Gegen das ihm am 11. März 2008 zugestellte Urteil hat der Kläger am 3. April 2008 Berufung beim Landessozialgericht Sachsen-Anhalt eingelegt. Er hat weiterhin die Auffassung vertreten, die Unfallrente müsse unberücksichtigt bleiben. Bei der im Herbst 2004 stattgefundenen Einweisung sei auf Fragen eindeutig erklärt worden, dass Leistungen der gesetzlichen Unfallversicherung, die aus Armeezeiten herrührten, nicht angerechnet würden. Das Sozialgericht habe auch nicht die Mitteilung der Beklagten vom 31. Mai 2006 berücksichtigt. Er habe auf die Zusicherung des zu ladenden Zeugen M. vertrauen dürfen.
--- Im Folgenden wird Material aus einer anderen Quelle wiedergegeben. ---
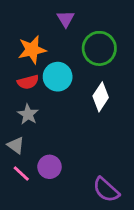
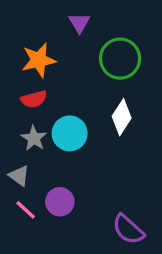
cyan circle: (58, 77) -> (70, 133), moved

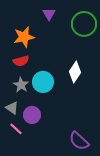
green circle: (120, 59) -> (84, 24), moved
purple circle: (60, 202) -> (32, 115), moved

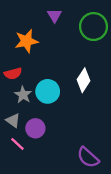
red semicircle: (21, 61) -> (13, 74), moved

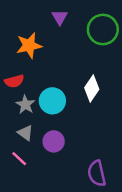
gray triangle: (13, 120) -> (25, 133), moved
purple circle: (35, 128) -> (54, 141), moved
purple semicircle: (88, 157) -> (97, 173), turned 35

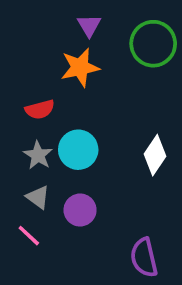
orange star: (29, 45) -> (80, 67), moved
red semicircle: (14, 81) -> (40, 109), moved
white diamond: (92, 89) -> (155, 155), moved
Er habe die finanziellen Mittel verbraucht und sei zum Zeitpunkt der Rückforderung entreichert.

Auf rechtliche Hinweise des Berichterstatters hat der Kläger ergänzend vorgetragen, er hätte nicht erkennen können, dass die Voraussetzungen für die Leistungen in der Höhe nicht vorlagen.
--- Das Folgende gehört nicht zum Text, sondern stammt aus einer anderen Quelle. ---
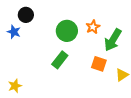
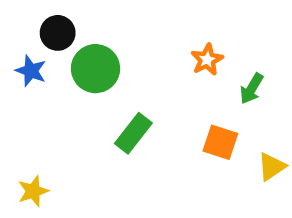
green circle: (67, 31) -> (96, 69), moved
green arrow: (113, 40) -> (252, 89), size x0.6

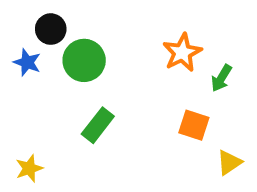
orange star: (207, 60) -> (182, 53), size x1.4
green rectangle: (133, 133) -> (98, 125), moved
yellow triangle: (272, 167) -> (229, 162), moved

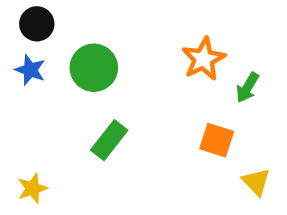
black circle: (51, 29) -> (37, 24), moved
yellow triangle: (229, 162) -> (256, 182), turned -40

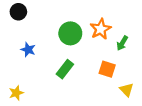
green circle: (94, 68) -> (70, 33), moved
blue star: (30, 70) -> (28, 50), moved
green rectangle: (109, 140) -> (65, 69), moved

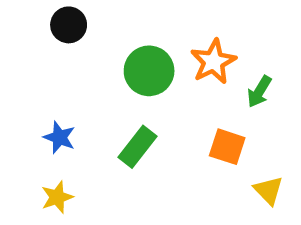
black circle: (18, 12) -> (69, 25), moved
blue star: (28, 50) -> (59, 137), moved
yellow star: (16, 93) -> (57, 197), moved

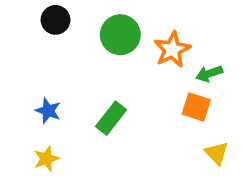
green circle: (149, 71) -> (120, 35), moved
green arrow: (259, 92) -> (209, 74), turned 40
orange square: (227, 147) -> (196, 107), moved

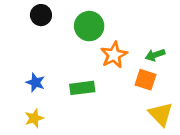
orange star: (172, 50) -> (114, 55), moved
green rectangle: (111, 118) -> (82, 88), turned 45
yellow triangle: (217, 153) -> (161, 114), size x1.4

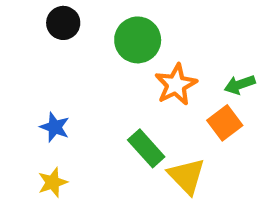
orange square: (145, 80) -> (225, 123), turned 35
green rectangle: (82, 88) -> (146, 148), moved, turned 55
yellow triangle: (161, 114) -> (187, 176), moved

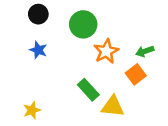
blue star: (55, 127) -> (38, 50), moved
yellow triangle: (187, 176) -> (113, 106), turned -40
In der mündlichen Verhandlung des Rechtsstreits hat er ausgeführt, er hätte schon beim Bezug von Arbeitslosenhilfe die Unfallrente nie angeben müssen. Damals habe es geheißen, aus der Armeezeit herrührende gesetzliche Unfallrenten müssten nicht angegeben werden. In der Informationsveranstaltung im Herbst 2004 sei ihm gesagt worden, die Unfallrente werde nicht angerechnet und er müsse diese auch nicht angegeben. Er könne keine Zeugen nennen, die auch an dem Termin teilgenommen hätten. Ferner hat der Kläger in dem Termin seine Berufung, soweit sie auf die Gewährung höherer Leistungen ab dem 1. Juni 2006 gerichtet war, zurückgenommen.

Der Kläger beantragt, das Urteil des Sozialgerichts Magdeburg vom 15. Februar 2008 abzuändern und den Aufhebungs- und Erstattungsbescheid vom 31. Mai 2006 in der Gestalt des Widerspruchsbescheids vom 5. Dezember 2006 sowie die Änderungsbescheide vom 25. Juli 2006 aufzuheben.
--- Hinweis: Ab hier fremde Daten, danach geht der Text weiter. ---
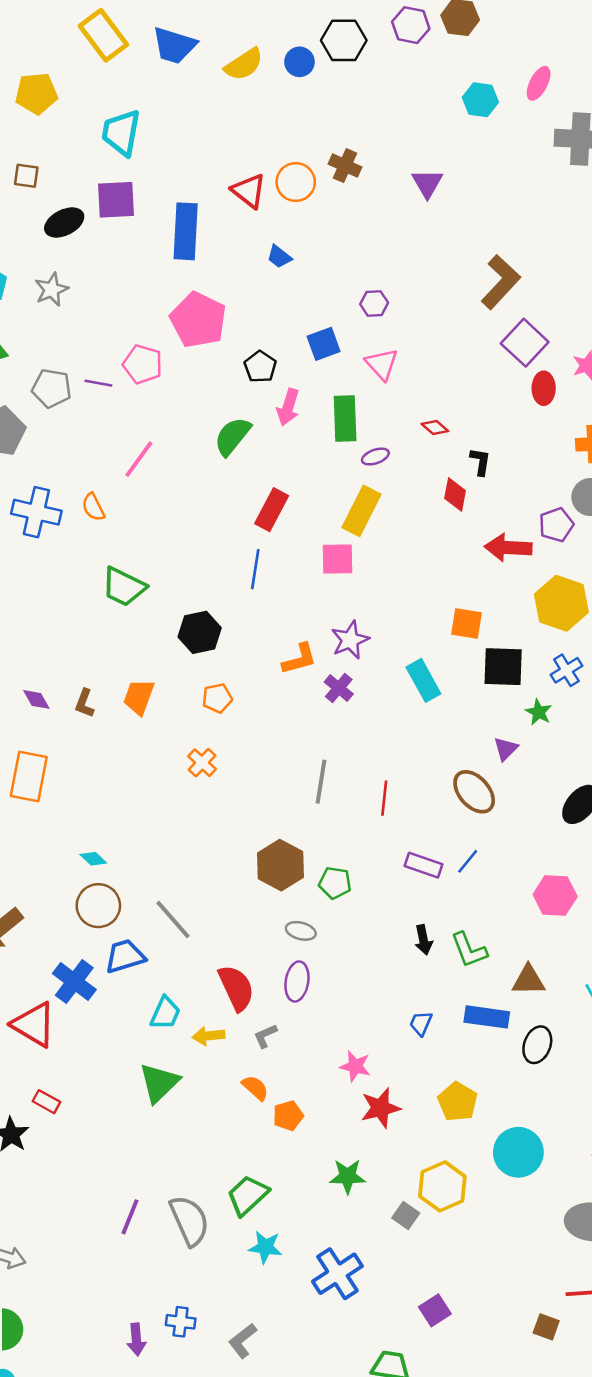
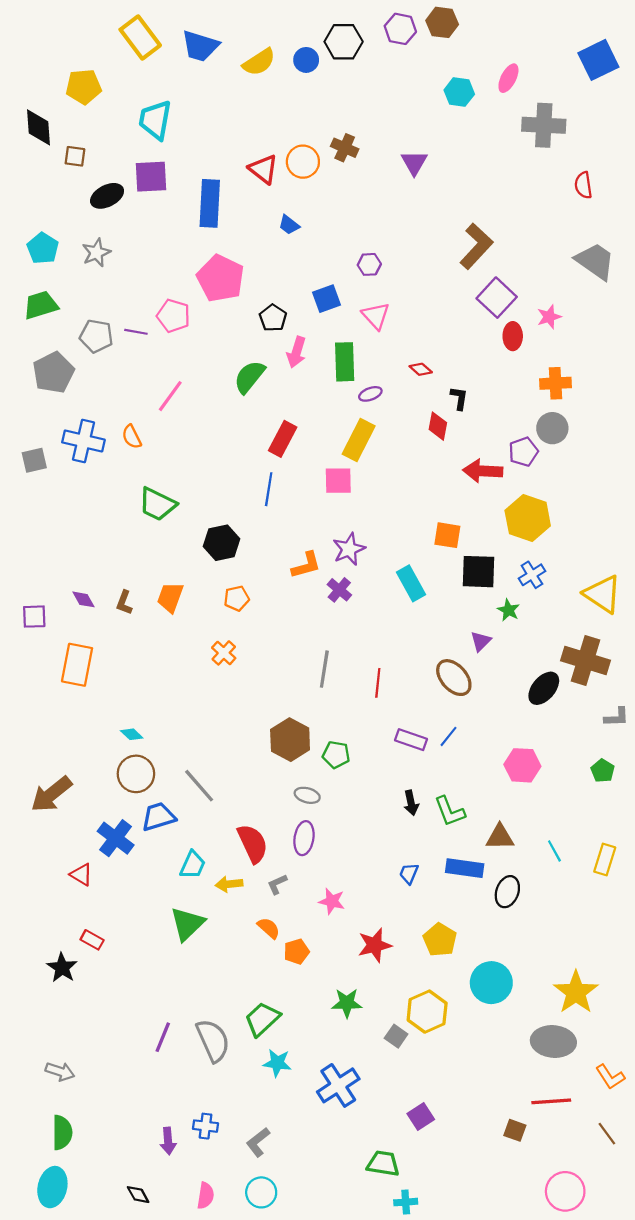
red triangle: (34, 1025) -> (81, 875), size x0.6
pink star: (355, 1066) -> (332, 901), moved

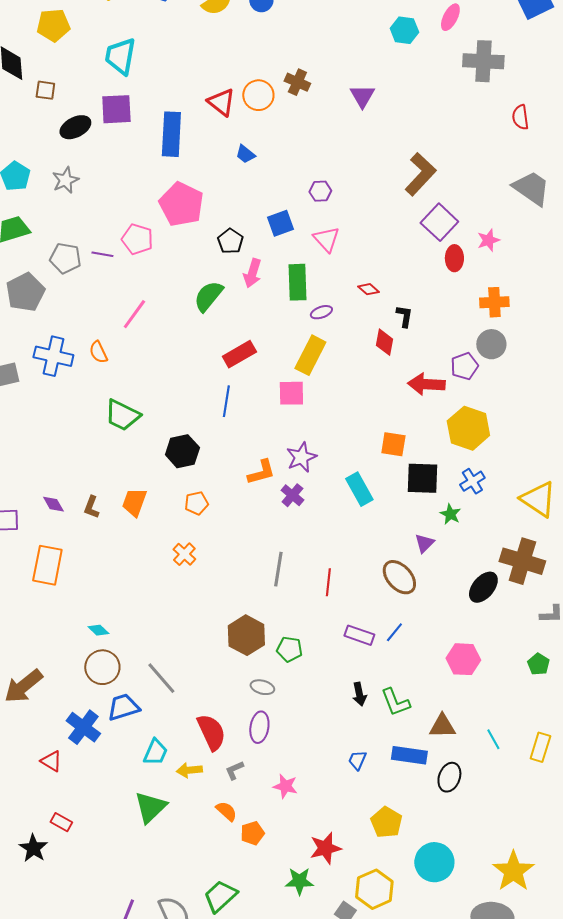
red rectangle: (283, 439) -> (239, 354), turned 32
red star: (375, 945) -> (325, 848), moved

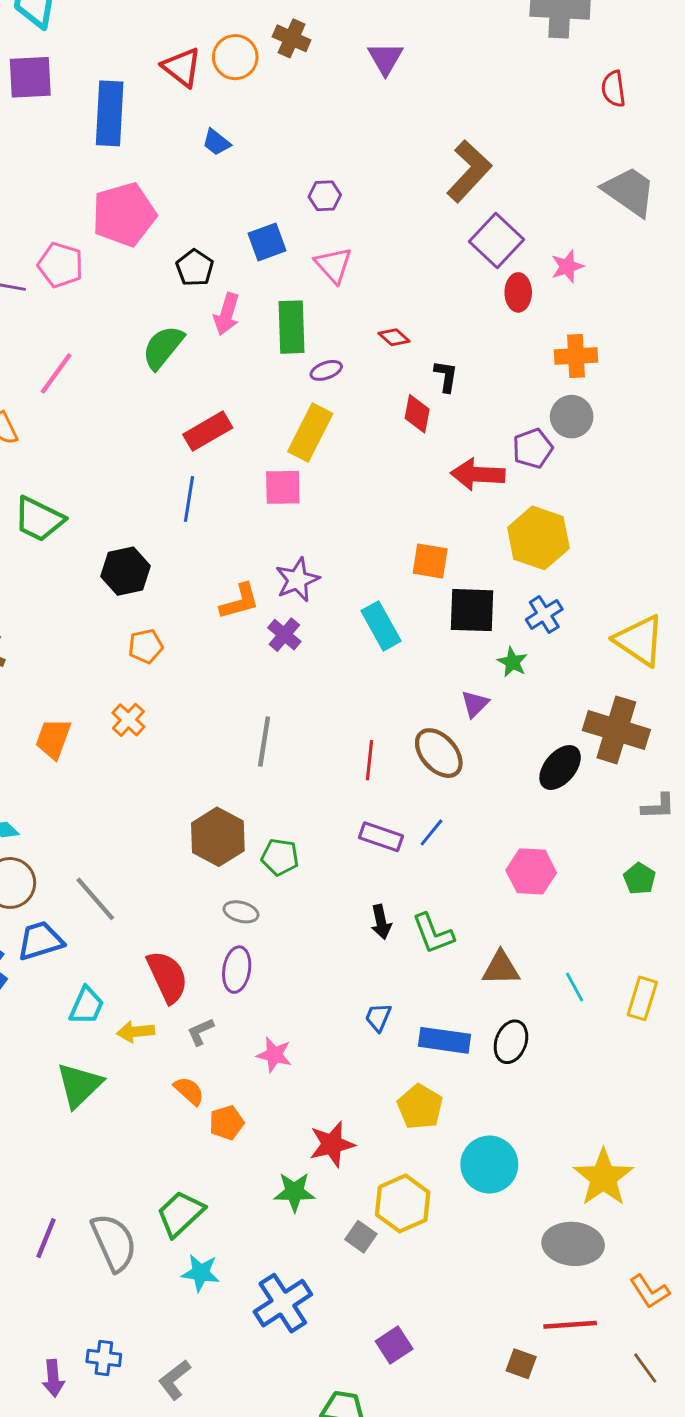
pink pentagon: (181, 204) -> (124, 214), turned 30
orange trapezoid: (134, 502) -> (53, 739), moved
red line: (328, 582) -> (369, 760), moved
blue rectangle: (409, 755) -> (445, 1040), moved

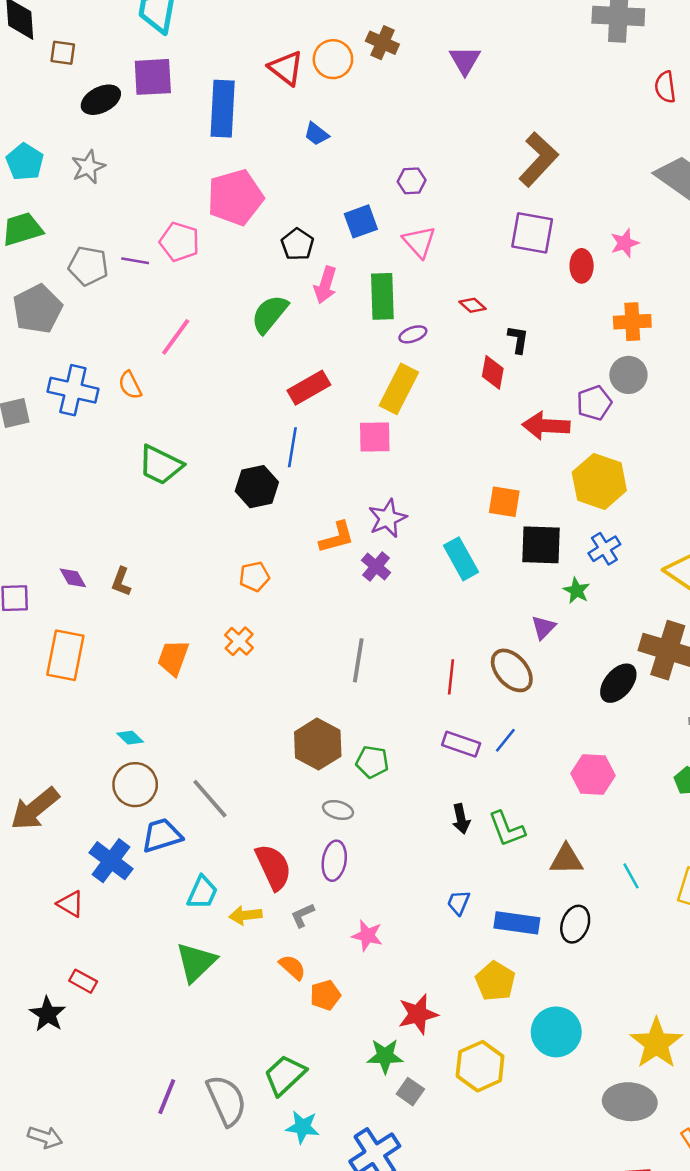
purple square: (497, 240) -> (532, 233), moved, turned -33
black hexagon: (125, 571) -> (257, 487), moved
gray square: (361, 1237) -> (410, 1092), moved

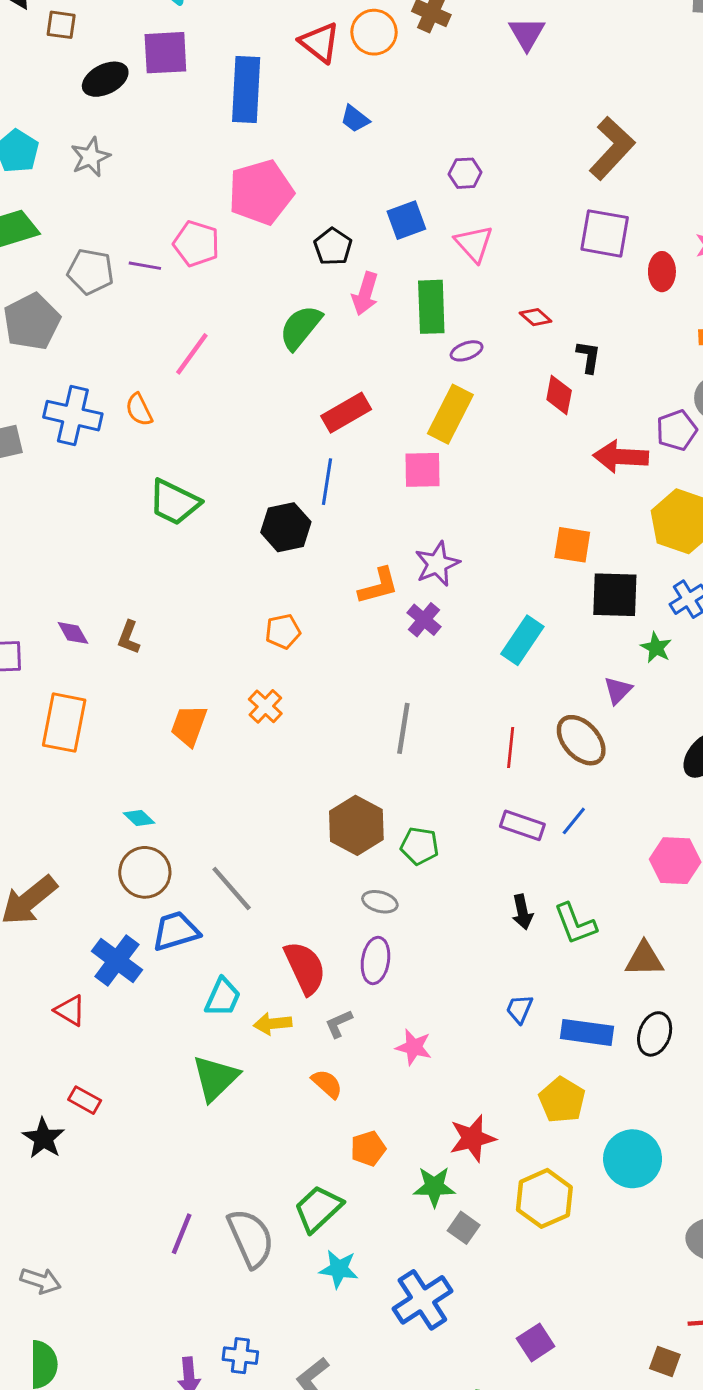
cyan rectangle: (461, 559) -> (522, 640), moved, turned 63
orange pentagon: (325, 995) -> (368, 1149), moved

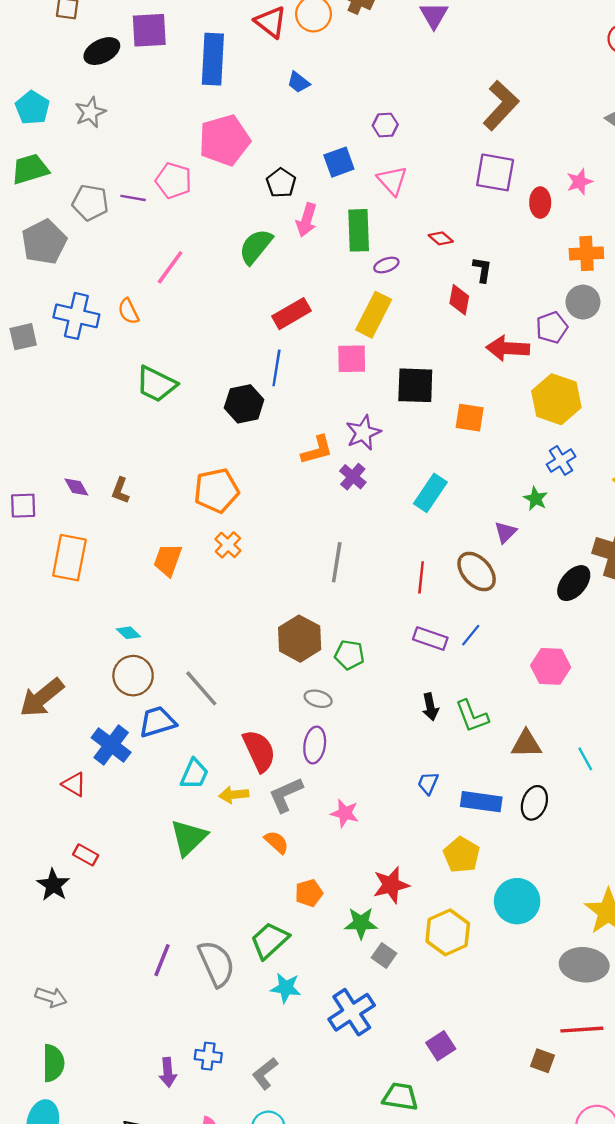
black square: (615, 595) -> (415, 385), moved
orange pentagon: (283, 631) -> (216, 491), moved, size x1.6
gray L-shape: (339, 1024) -> (286, 795), size x1.6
Die Beklagte beantragt, die Berufung zurückzuweisen.

Sie hält das angefochtene Urteil für zutreffend. Die Unfallrente sei als Einkommen zu berücksichtigen, da es sich nicht um eine Rente im Sinne des SVG handele. Sie hat auf das Urteil des BSG vom 6. Dezember 2007 (B 14/7b AS 62/06 R) verwiesen.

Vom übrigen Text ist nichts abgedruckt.